Years before, Colonel Jack Warner invited Tommy to his spread to put together a friendly little gathering of Beverly Hills aces. “Tennis anyone? BYOW—Bring Your Own Wallet. BCYP—Beat the Colonel at Your Peril!” Tommy was ushered in through the front door—Gasp! There on the far wall was a stunning life-size portrait of Mrs. Jack Warner—the painting was so accurate in detail that it looked not unlike a photograph. The artist? Salvador Dali! Egads! The clown prince of Surrealism a sell-out? Er, not quite. Tommy told me down in the right corner of his masterwork Dali had painted a rather large, a rather repulsive insect! It looked three-dimensional! For cripe’s sake, it looked alive! At first, viewers were awed by the sheer Hollywood epic-ness of it all. Then, their eyes were diverted to the creepy crawly down near frame’s edge. They approached as if transfixed. Actually, they wanted to rid the fair flower of its blight. They flicked, they flicked, they flicked. Instead of the grandeur of the Colonel’s lady, the focus was on a hairy bug! Game-set-match. ‘Twas the beast that killed beauty. I know a pretty gal. One night at a banquet table she sat next to Seňor Dali. He looked at her. His long mustaches quivered. “Seňorita,” he said, “You have a lovely skull.”
One September Babs and I were lucky guests at a Baltimore bash. We amscrayed on Amtrak. Journey’s end—The Marriott Hotel! A grand hotel! Full of southern Horsepitality. A big sonuva big fella. A ramblin’ sort of place. Corridors of lost souls. The Winchester House East. Brings to mind a story about Elaine Stritch. Late one night she approached the hotel bartender and asked for a bottle of Vodka and a floor plan. Wonderful wait staff. They laffed at my jokes, especially when they brought the check.
Mammoth Dealer’s Room. Babs was born to shop. She bought some movie posters. “Merrill’s Marauders” in French. “The Shooting” starring Jack Nicholson—Hmmm! Back in the day I got top billing. Some Shirley Temple posters for her boss. Dobe Carey talks of the time he, Duke, and other John Ford cowpokes rang John Agar’s doorbell. “Johnny me lad, come with us out into the night. We’re on a toot.” “Aw, fellas, I’d sure like to, but Shirley wants me to stay home and watch ‘Rebecca of Sunnybrook Farm’.” Steve St. John gave us a poster of “Clambake” in Spanish. “En Fuga de su Destino”. Elvis is depicted strummin’ his git fiddle. I’m shown twice, dallyin’ with some doozies. Babs bought Marsha Hunt’s tome THE WAY WE WORE; gorgeous Miss Hunt in gorgeous gowns. Also handy for pressing pants.
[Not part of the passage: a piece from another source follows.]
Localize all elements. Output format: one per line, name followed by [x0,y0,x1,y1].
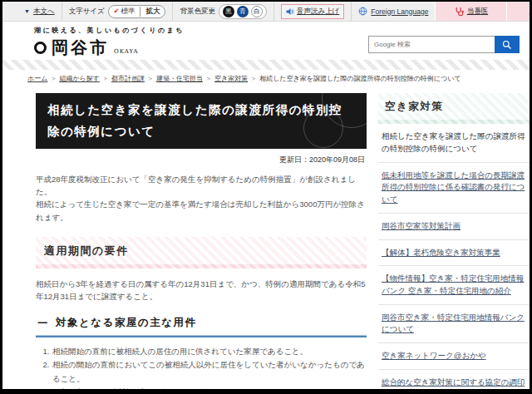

At the signin’, smilin’, schmoozin’ sessions our table was next to Mark Goddard’s. He’s a hoot-and-a-half. So is jolly Ed Nelson. So is vivacious Dawn Wells. That’s 4½ hoots. Most of my 8x10 glossies are 50 years old. I signed a few “One L of a long time ago.” We never left the hotel.
The Saturday banquet came all too soon. Director Don Ramlow asked me to play The Lone Ranger in a re-creation of a masked man adventure. He asked Babs to play a Pioneer Woman in distress. Danger Babs Hutchins. She was hesitant. He assured her that no nudity was required. “Dazzling!” says Long Island critic. She had more lines than I. Hmmmm! Tonto was terrific. Roy Thinnes played him with a slight hint of Borscht Belt accent. Whatta guy. The script was early Lone Ranger. He shot to kill. The silver bullets turned crimson. Penny, a super sound effects lady, created our horses’ clop clops to perfection. The big shoot-out was her triumph. I pantomimed fast-drawin’ my shootin’ irons—Blam! Blam! Blam! All was quiet. I twirled my pistolas and re-holstered—oops! More shootin’. Penny poured out more ammo than The Alamo. I pulled out a hand grenade and blew the bad guys away. Fran Stryker Jr. was in the audience. He was smilin’. Penny praised my pineapple toss. I complimented her coconuts.